Télescopage plastifié

 

    Je n'ai pratiquement pas de temps devant mon ordi ces jours-ci. Notons que pendant que ma vie est belle et surchargée, il s'agit depuis environ une semaine d'une période de canicule assez remarquable, je sais que c'est mal vu de le dire, mais moi qui me sens au mieux de ma forme au dessus de 25°c (et à condition de ne pas dépasser 37) je suis aux anges (1). 

Le contraste avec la même période de l'an passé est saisissant. On était resté à un moment dix à onze jours sans voir le moindre rayon de soleil et la Seine était en crue comme elle l'avait rarement été.

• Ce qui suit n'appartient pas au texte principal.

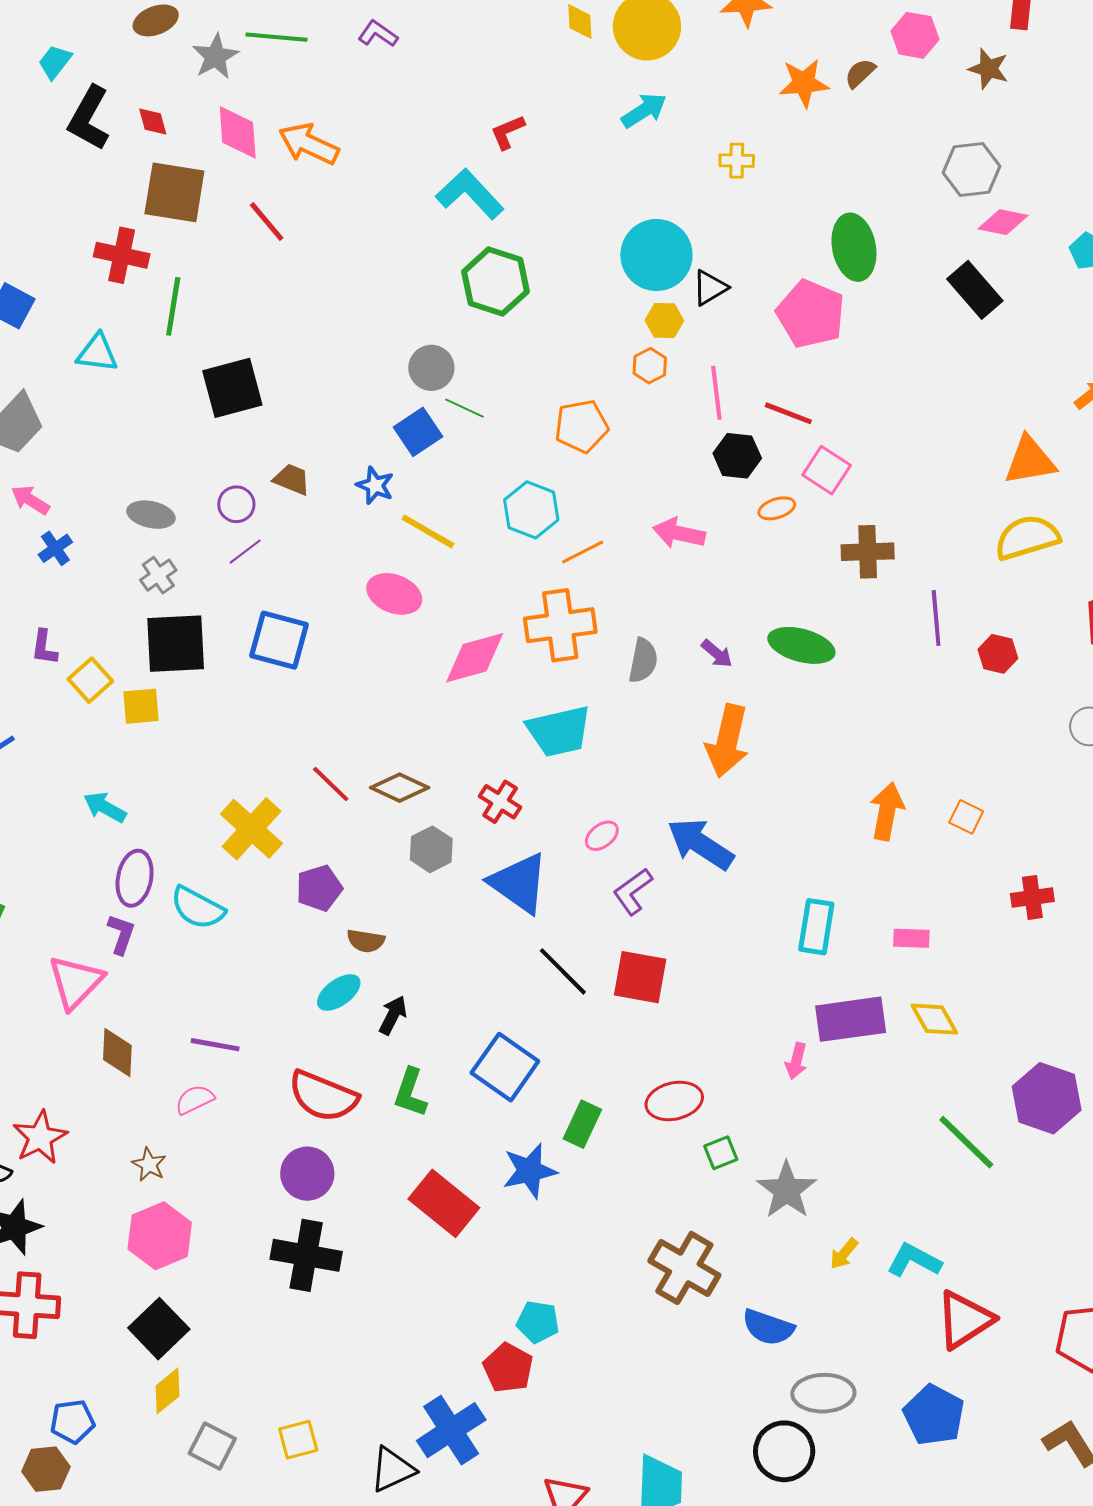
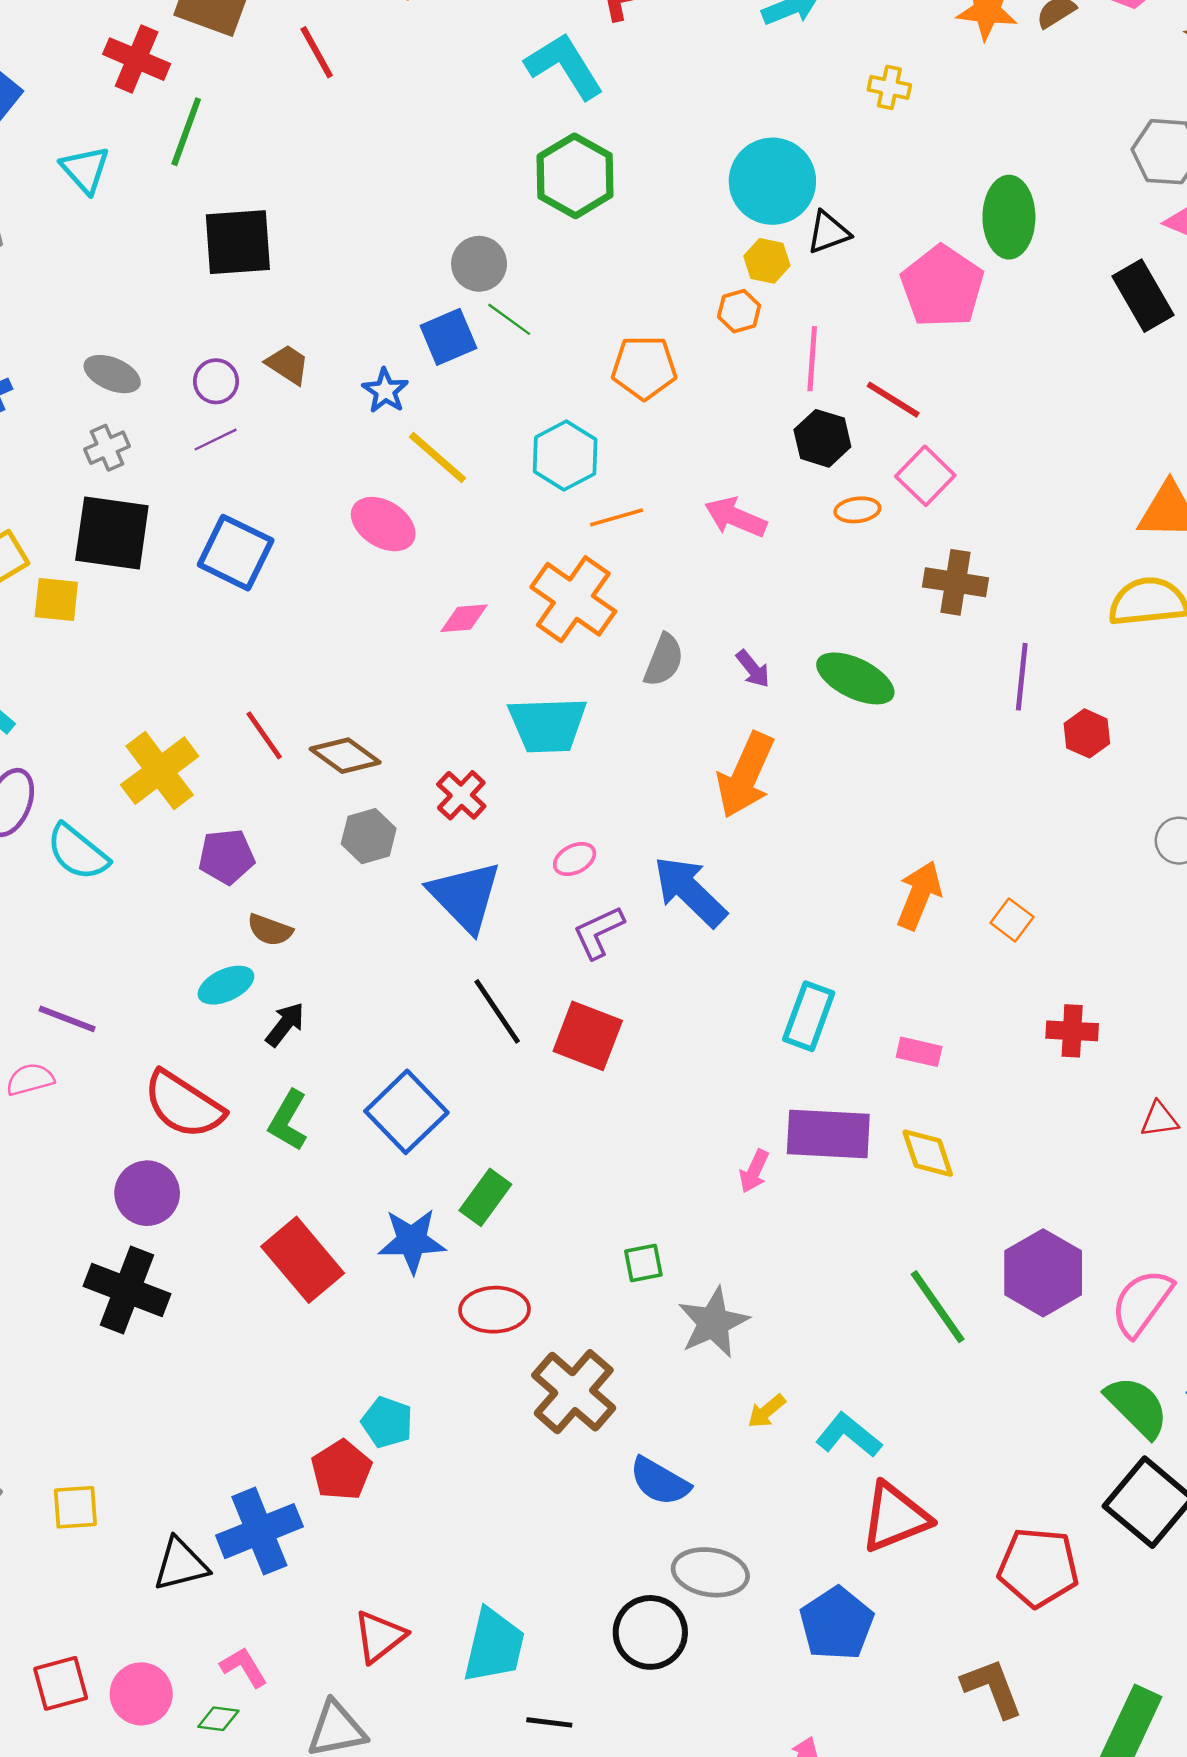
cyan triangle: (97, 353) -> (85, 170), turned 30
orange cross: (560, 625) -> (573, 599), turned 32
pink diamond: (475, 658) -> (464, 618), size x0.6
red ellipse: (674, 1101) -> (494, 1310), moved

Cette année les climatiseurs doivent pomper à fond. Apparaissent des coupures de courant. L'une d'elle, dans la nuit, a affecté les pompes de la piscine. Un (petit) bassin s'est trouvé vidé. L'entraînement a été annulé.

Je suis alors passée par une boulangerie histoire de ravitailler avant de rentrer le logis (2). Seulement j'étais à vélo sans avoir prévu d'y passer. J'ai donc demandé un sac. Or il n'y en a plus, une loi anti-sachets plastiques a été votée il y a un an ou deux et qui est réellement entrée dans les faits. J'ai donc dû rentrer à pied, tenant le vélo d'une main, chargée de mes affaires de natation en sac à dos, calant le sac en papier sans anse sous mon bras libre comme je le pouvais et le petit sachet du croissant pour l'homme de la maison dans le porte-bidon.

Il faut prendre l'habitude d'être toujours pourvue d'un filet à provision.

Alors que je me faisais cette constatation, à peine rentrée, je suis tombée sur cette video, relayée sur Twitter par quelqu'un que je suis. Pour le cas où elle ne serait plus disponible je la décris : il s'agit d'un homme en bateau à rames qui voit une petite tortue de mer en difficulté et la sauve du sac en plastique dans les anses duquel sa tête et l'une de ses pattes étaient enserrées. Et si fort (elle avait dû se débattre pour tenter de s'en extraire) qu'il n'a pu l'ôter qu'en coupant le plastique.

Nos efforts de "faire sans" valent la peine, vraiment. 

 

(1) Et j'ai beau intellectuellement savoir que ces fortes chaleurs sont éprouvantes, à part pour la pollution induite (que je ressens, à Paris, sans besoin d'instruments de mesure, à tel point la qualité de l'air morfle), je peine à concevoir, dans nos régions tempérées, la chaleur comme une ennemie. Je ne peux m'empêcher de la percevoir comme un soulagement.

(2) Une pensée pour ceux qui font le pain et doivent avoir très très très chaud, pour du coup.